File is used to communicate epidemic type back to Spectrum. It consists of a single line containing either
`GENERALIZED` or `CONCENTRATED` depending on type selected by user.

### `ep4` - ART data and parameters

The `ep4` file provides the information about antiretroviral therapy using the CD4 compartment model adopted in Spectrum. This includes the following parameters (with associated keywords indicated in parentheses):

* CD4 lower limits (`CD4LOWLIMITS`): the lower CD4 limit for each of the CD4 compartments in the model
* Lambda (`LAMBDA`): the progression rate through the CD4 compartments
* Distribution of new infections (`NEWINFECTSCD4`): the percent of new infections going into each of the CD4 compartments
* Mortality when not on ART (`MU`): the annual mortality of those not on ART
* Mortality on ART (`ALPHA1`, `ALPHA2` and `ALPHA3`): the annual mortality for those on ART for the 1st 6 months, 2nd 6 months and for more than one year
* Infectivity reduction (`INFECTREDUC`): the percent by which the person’s risk of infecting another is reduced by being on ART.
* Art coverage specified as number or percent (`ARTSTART`/`ARTEND`).

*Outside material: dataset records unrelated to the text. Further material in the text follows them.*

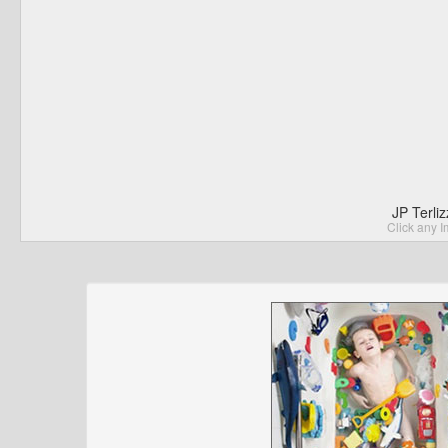
JP Terli
Click any I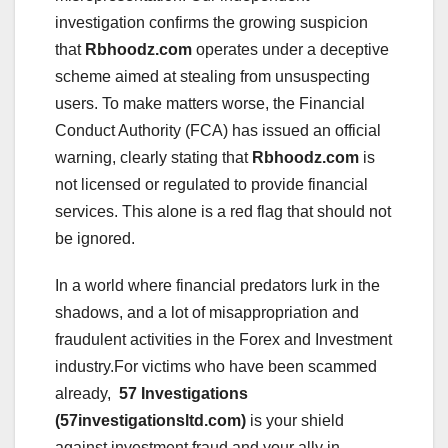
investigation confirms the growing suspicion
that
Rbhoodz.com
operates under a deceptive
scheme aimed at stealing from unsuspecting
users. To make matters worse, the Financial
Conduct Authority (FCA) has issued an official
warning, clearly stating that
Rbhoodz.com
is
not licensed or regulated to provide financial
services. This alone is a red flag that should not
be ignored.
In a world where financial predators lurk in the
shadows, and a lot of misappropriation and
fraudulent activities in the Forex and Investment
industry.For victims who have been scammed
already,
57 Investigations
(57investigationsltd.com)
is your shield
against investment fraud and your ally in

In addition, this file contains information on the number of HIV-positive 15 year olds entering the 15-49 or 15+ population and the number of HIV-positive 50 years olds leaving the 15-49 population, disaggregated by on ART (`HIVPOS_15YEAROLDS`, `HIVPOS_50YEAROLDS`) and not on ART (`HIVPOS_15YEAROLDSART`, `HIVPOS_50YEAROLDSART`). For 15 year olds a CD4 distribution is provided for both on ART and off ART groups , while 50 year olds are assumed to have the same CD4 distribution as the population as a whole. The file also contains indicators for special populations (`SPECPOP`), the type of ART coverage (`ARTCOVERAGE`: `MALE_FEMALE`, `CD4_PERCENT`, `CD4_NUMBER`) and data on dropout rates (`ARTDROPOUTRATE`) and CD4 medians at initiation (`CD4MEDIAN`).